A couple weeks ago I gave a talk at Nordic.js about Powerful Automation with the Chrome DevTools Protocol. In the talk, I shared a number of demos for various use cases of the protocol powered by Puppeteer, which allows you to control Chromium-based browsers in Node via the DevTools Protocol.

One of the later demos I gave was using Puppeteer to power a RESTful API for your static website (or any website where you can’t build a direct API for the content). If you have a site that fits that bill, then this may sound appealing. For instance, if I want to access and share the content I currently have published on this blog, then I would have to either completely change how the site is built or duplicate the content. There is no easy way for me to reuse the content I have published…until now!

Let’s walk through how to build a small server that allows us to get a random post from this blog as a simple GET request!

Note: The following walkthrough expects you to have some familiarity with setting up Node applications. If you’re new to Node, you might want to start with the Node getting started guide.

The Approach

Before we dive into the code, we should think about what our implementation should look like.

Given that the site is static we’ll want to pull content from it similarly to how a user would do so. For a random post, we’ll want to visit the posts index and select one randomly from there. Once we have it selected, we’ll click on the link and wait for the content to load before reading it with Puppeteer. Make sense?

At this point, I feel it’s worth mentioning that this approach is viable because this site loads quickly, which means our API can load multiple pages while still having reasonable latency for each request. It’s important that if you want to build a Puppeteer-powered API, then the underlying website you interact with will need to be performant or else you’ll have long load times for anything that depends on your API.

With the approach for the implementation settled on, let’s dive in!

The Server

We can start by setting up a minimal Express server:

1
2
3
4
5
6
7
8
9
10
11
// file: server.js
const express = require('express');

const app = express();
const port = process.env.PORT || 3000;

app.get('/random-post', async (request, response) => {
    response.json(await getRandomPost());
});

app.listen(port, () => console.log(`http://localhost:${port}`));

This server is roughly the same as the one covered in the Express “Hello world” example, so if any of the above is confusing to you, it’s recommended you check out that guide.

The most noteworthy aspect is that we define an async route handler for /random-post (lines 7-9) that is going to get us a random post from the blog as we discussed above.

That’s all there is for the server itself, so let’s move on to the good stuff: the getRandomPost method that powers our endpoint!

The Endpoint

For our endpoint function, we’re going to use Puppeteer to get the content of a random post on the blog.

To start, we’ll import Puppeteer and define our function signature:

1
2
3
// file: server.js
const puppeteer = require('puppeteer');
const getRandomPost = async () => {};

Pretty straightforward so far.

Next, we’ll define the actual function logic. We want to start by launching a browser instance with Puppeteer and then navigating to the blog site:

1
2
3
4
// file: server.js method: getRandomPost
const browser = await puppeteer.launch();
const page = await browser.newPage();
await page.goto('https://pretty-okay.com/');

Thanks to Puppeteers descriptive API, it’s pretty clear what is happening in the above snippet. The only thing that might be worth clarifying is that you can think of a “page” as a “tab” in the context of Chrome.

So, we’re launching the browser, opening a tab, and going to the blog. Cool.

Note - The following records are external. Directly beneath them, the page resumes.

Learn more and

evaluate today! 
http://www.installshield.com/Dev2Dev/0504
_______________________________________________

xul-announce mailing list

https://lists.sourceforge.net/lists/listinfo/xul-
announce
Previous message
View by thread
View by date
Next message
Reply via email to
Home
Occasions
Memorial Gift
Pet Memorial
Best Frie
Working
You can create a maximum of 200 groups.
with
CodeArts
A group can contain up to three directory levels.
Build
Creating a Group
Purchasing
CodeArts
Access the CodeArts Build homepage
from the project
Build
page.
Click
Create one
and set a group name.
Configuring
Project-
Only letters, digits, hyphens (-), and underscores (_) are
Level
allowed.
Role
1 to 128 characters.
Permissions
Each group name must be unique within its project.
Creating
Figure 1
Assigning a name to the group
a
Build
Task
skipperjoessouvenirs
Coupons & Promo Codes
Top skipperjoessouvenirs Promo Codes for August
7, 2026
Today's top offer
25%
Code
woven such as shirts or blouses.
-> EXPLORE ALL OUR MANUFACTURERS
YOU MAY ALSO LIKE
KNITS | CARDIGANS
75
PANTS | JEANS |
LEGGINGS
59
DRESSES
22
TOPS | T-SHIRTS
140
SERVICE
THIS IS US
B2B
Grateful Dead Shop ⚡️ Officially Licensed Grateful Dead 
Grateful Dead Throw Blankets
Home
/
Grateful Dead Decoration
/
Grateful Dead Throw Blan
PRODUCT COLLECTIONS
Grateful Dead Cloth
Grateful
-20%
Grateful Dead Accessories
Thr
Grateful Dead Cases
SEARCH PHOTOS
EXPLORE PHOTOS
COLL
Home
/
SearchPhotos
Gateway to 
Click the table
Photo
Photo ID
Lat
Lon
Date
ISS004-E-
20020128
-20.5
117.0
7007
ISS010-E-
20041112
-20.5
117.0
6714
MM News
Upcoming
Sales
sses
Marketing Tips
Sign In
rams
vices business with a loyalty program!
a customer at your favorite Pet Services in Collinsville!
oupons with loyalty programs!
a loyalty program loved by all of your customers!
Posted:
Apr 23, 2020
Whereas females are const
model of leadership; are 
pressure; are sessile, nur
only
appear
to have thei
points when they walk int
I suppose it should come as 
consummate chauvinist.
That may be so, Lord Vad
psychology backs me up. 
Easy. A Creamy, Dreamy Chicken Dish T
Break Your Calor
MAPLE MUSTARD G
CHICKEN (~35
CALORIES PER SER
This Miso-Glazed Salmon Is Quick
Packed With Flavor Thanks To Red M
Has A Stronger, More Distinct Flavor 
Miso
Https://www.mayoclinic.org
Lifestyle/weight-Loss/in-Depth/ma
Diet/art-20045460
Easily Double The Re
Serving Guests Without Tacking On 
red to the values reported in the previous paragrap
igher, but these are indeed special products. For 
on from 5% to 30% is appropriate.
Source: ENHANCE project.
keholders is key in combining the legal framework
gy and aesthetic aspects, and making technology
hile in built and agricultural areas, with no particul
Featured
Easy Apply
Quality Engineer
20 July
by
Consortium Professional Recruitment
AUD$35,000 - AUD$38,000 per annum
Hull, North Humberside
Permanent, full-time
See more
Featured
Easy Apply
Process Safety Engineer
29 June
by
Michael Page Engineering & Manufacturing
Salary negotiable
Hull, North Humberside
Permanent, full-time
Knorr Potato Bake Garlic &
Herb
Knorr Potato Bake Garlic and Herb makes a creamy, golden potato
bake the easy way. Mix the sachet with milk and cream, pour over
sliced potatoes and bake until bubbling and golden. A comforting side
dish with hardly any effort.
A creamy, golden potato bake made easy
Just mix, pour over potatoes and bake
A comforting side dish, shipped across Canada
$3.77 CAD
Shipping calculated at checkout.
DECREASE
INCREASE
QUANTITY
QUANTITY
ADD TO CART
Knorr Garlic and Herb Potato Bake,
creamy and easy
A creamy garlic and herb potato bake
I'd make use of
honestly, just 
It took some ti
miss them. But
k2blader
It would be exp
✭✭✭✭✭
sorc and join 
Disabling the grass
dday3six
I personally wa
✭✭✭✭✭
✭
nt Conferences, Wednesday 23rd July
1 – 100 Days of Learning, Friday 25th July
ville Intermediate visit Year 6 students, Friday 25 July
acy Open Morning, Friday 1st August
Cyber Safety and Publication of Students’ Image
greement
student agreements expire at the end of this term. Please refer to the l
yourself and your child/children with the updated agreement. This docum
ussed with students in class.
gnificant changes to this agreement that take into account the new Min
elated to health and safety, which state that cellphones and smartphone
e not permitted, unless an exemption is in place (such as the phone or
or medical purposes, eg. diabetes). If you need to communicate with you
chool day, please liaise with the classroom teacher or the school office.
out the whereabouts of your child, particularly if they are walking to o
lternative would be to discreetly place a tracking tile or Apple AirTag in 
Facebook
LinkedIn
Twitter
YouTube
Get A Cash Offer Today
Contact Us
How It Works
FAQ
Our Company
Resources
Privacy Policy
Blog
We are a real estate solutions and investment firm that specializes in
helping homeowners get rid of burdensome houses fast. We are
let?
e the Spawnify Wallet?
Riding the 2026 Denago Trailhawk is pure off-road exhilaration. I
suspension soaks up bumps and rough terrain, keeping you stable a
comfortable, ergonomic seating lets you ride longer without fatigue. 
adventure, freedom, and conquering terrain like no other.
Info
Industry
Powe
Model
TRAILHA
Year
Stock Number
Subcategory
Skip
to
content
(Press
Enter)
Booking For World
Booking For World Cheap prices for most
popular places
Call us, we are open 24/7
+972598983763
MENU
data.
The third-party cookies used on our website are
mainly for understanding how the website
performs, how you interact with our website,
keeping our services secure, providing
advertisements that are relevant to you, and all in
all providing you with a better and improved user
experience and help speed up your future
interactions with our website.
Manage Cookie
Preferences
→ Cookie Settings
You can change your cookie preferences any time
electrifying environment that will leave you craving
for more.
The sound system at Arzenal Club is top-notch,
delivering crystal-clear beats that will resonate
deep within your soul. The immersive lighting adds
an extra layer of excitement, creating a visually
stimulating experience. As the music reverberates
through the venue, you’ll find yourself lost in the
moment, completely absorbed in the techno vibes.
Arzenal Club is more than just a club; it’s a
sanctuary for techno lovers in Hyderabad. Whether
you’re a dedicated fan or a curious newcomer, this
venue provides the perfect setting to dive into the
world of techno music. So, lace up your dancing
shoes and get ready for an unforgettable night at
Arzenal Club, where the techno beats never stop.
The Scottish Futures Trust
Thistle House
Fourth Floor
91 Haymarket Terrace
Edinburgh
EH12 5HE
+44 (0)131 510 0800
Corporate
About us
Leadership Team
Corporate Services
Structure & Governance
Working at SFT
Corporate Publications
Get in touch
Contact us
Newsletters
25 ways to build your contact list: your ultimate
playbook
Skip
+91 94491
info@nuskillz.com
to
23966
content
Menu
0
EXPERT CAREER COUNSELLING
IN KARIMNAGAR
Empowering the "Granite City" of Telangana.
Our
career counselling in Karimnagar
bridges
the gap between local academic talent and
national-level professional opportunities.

Next, we need to load up a random blog post. Thankfully, this site isn’t paginated at all (because I don’t write that many posts), so we can accomplish this by grabbing all the post links and then selecting one at random:

1
2
3
// file: server.js method: getRandomPost
const postLinks = await page.$$('.post-title > a');
const postIndex = getRandomInt(postLinks.length);

The page.$$ method runs document.querySelectorAll within the browser page and returns the results. (Note: page.$ runs document.querySelector if you’re interested in a single object). I’m personally not a fan of the naming of this method as I feel it’s a bit opaque, but alas.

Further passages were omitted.